YOUR ASSIGNMENT = Return all lines of the records that contain the word "Safety".

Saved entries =
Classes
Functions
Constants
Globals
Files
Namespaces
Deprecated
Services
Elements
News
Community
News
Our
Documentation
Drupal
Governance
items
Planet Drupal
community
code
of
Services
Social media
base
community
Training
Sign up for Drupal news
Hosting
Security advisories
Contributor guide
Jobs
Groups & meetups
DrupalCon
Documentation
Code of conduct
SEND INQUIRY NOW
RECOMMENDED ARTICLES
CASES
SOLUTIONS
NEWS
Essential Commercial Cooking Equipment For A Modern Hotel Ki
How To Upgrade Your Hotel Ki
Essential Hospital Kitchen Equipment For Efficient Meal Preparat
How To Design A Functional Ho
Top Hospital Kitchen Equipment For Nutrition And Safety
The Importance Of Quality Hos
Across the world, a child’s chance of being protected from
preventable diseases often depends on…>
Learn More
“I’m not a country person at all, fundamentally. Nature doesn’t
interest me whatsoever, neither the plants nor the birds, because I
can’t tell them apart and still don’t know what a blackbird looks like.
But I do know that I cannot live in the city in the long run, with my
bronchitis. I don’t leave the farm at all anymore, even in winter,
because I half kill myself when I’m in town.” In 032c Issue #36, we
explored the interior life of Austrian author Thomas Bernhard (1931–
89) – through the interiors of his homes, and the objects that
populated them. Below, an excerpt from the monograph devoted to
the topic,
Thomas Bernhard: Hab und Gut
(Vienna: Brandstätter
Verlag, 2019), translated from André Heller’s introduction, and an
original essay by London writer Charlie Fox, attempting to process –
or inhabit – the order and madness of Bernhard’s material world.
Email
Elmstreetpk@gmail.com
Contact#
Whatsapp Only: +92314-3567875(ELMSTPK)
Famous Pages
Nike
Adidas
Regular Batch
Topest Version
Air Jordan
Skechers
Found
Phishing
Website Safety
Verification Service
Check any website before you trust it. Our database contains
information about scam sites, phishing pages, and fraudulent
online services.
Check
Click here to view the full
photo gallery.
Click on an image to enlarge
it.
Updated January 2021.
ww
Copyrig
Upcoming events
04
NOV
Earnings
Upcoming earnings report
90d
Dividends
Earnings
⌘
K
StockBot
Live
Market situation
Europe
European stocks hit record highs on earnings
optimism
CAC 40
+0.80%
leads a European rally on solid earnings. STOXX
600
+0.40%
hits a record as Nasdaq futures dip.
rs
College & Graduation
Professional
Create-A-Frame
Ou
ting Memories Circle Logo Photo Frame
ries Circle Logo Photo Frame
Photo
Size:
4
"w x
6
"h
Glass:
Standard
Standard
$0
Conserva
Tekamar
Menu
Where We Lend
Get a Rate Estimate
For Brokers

THE COMPLETED TASK =
Top Hospital Kitchen Equipment For Nutrition And Safety
Website Safety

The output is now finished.